Mission Impossible Pemberdayaan Petani
Khudori ; Pegiat Asosiasi Ekonomi Politik Indonesia;
Anggota Pokja Ahli Dewan
Ketahanan Pangan Pusat
|
MEDIA
INDONESIA, 16 Oktober 2015
HARI Pangan Sedunia, 16 Oktober
2015, mengambil tema Pemberdayaan petani sebagai penggerak ekonomi menuju
kedaulatan pangan. Tema itu dipilih karena dari sisi kuantitas, jumlah petani
amat besar. Demikian pula peran sektor pertanian. Pertanian masih jadi
gantungan hidup lebih sepertiga warga.
Ditambah beragam potensi yang ada,
Indonesia berpeluang memberi makan dunia (feed
the world). Masalahnya, pertanian dan petani berada posisi marginal dan
dinilai tak penting. Dari mana pemberdayaan petani mulai dilakukan?
Pertanyaan itu akan dijawab
secara tidak langsung melalui pemahaman transformasi ekonomi. Hasil
pembangunan ekonomi dapat diibaratkan sebuah kue. Jumlah total kue 100%
dengan jumlah nilai nominal bisa berubah dari waktu ke waktu. Kue itu
dikerjakan 100% tenaga kerja yang jumlah nominalnya juga berubah dari waktu ke
waktu. Secara makro, kue terdiri atas dua lapis: lapis pertama ialah
pertanian dan lapis kedua ialah industri. Lapis kue pertanian hasil kerja
para petani dan lapis kue industri hasil kerja sektor industri.
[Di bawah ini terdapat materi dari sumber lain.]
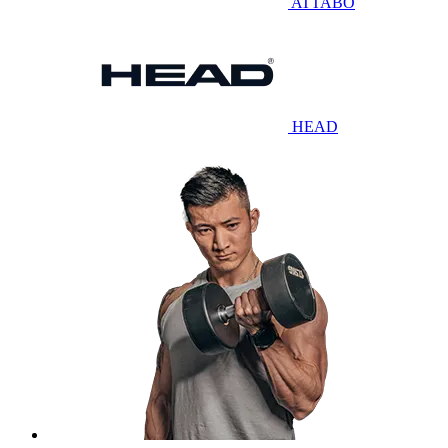
ATTABO
HEAD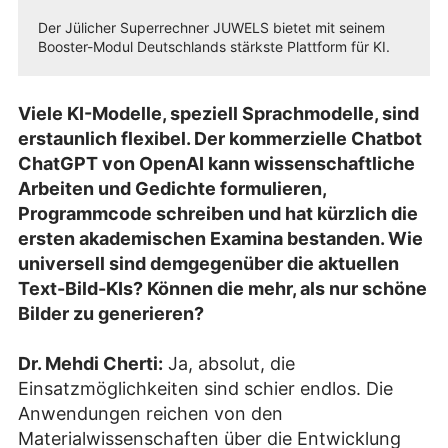
Der Jülicher Superrechner JUWELS bietet mit seinem
Booster-Modul Deutschlands stärkste Plattform für KI.
Viele KI-Modelle, speziell Sprachmodelle, sind
erstaunlich flexibel. Der kommerzielle Chatbot
ChatGPT von OpenAI kann wissenschaftliche
Arbeiten und Gedichte formulieren,
Programmcode schreiben und hat kürzlich die
ersten akademischen Examina bestanden. Wie
universell sind demgegenüber die aktuellen
Text-Bild-KIs? Können die mehr, als nur schöne
Bilder zu generieren?
Dr. Mehdi Cherti:
Ja, absolut, die
Einsatzmöglichkeiten sind schier endlos. Die
Anwendungen reichen von den
Materialwissenschaften über die Entwicklung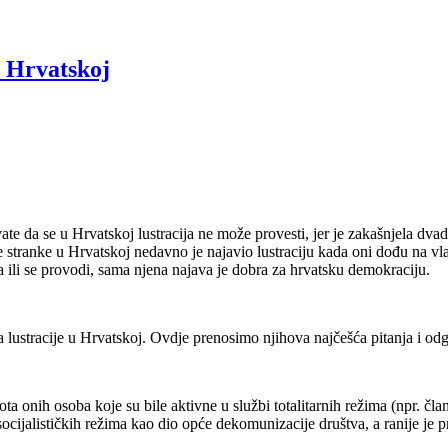
u Hrvatskoj
ate da se u Hrvatskoj lustracija ne može provesti, jer je zakašnjela dvade
je stranke u Hrvatskoj nedavno je najavio lustraciju kada oni dođu na v
 ili se provodi, sama njena najava je dobra za hrvatsku demokraciju.
 lustracije u Hrvatskoj. Ovdje prenosimo njihova najčešća pitanja i odg
ota onih osoba koje su bile aktivne u službi totalitarnih režima (npr. član
ijalističkih režima kao dio opće dekomunizacije društva, a ranije je p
Perubahan proporsi kue, yaitu
proporsi lapis pertanian yang mengecil di satu pihak dan lapis industri yang
membesar di pihak lain, yang jumlahnya 100%, dalam ilmu ekonomi dinamai
perubahan struktur ekonomi atau transformasi struktural. Sesuai dengan
perubahan struktur itu terjadi pula perubahan struktur ketenagakerjaan:
transformasi ekonomi membuat kian sedikit pekerja pertanian relatif atas
pekerja industri. Pekerja pertanian masuk ke industri.
Apakah di Indonesia terjadi
transformasi struktural ekonomi? Hasil Sensus Pertanian 2013 (ST2013)
menunjukkan jumlah rumah tangga petani (RTP) 26,14 juta, turun 5 juta (1,75%)
dari ST2003. Petani berkurang 500 ribu/tahun. Penurunan RTP terbanyak di Jawa
Tengah (1,5 juta), Jawa Timur (1,3 juta), dan Jawa Barat (1,3 juta). Petani
di Jawa banyak berkurang karena jumlah petani bejibun di pulau ini. Jika
penurunan RTP diikuti kenaikan pangsa PDB dan pangsa tenaga kerja sektor
industri dan jasa, berarti transformasi terjadi. Itu berarti ada pembangunan
dan arahnya benar. Jika sebaliknya, itu pertanda terjadi involusi.
Selama satu dekade pangsa PDB
pertanian hanya turun kecil: dari 15,19% pada 2003 menjadi 14,43% pada 2013.
Adapun penyerapan tenaga kerja pertanian turun dari 43,33% (2003) menjadi
34,78% (2013). Pada periode yang sama, PDB industri dan jasa berubah dari 28,25%
dan 9,87% menjadi 23,70% dan 11,02%, sedangkan penyerapan tenaga kerja
industri dan jasa berubah dari 11,2% dan 11,05% menjadi 13,26% dan 16,36%.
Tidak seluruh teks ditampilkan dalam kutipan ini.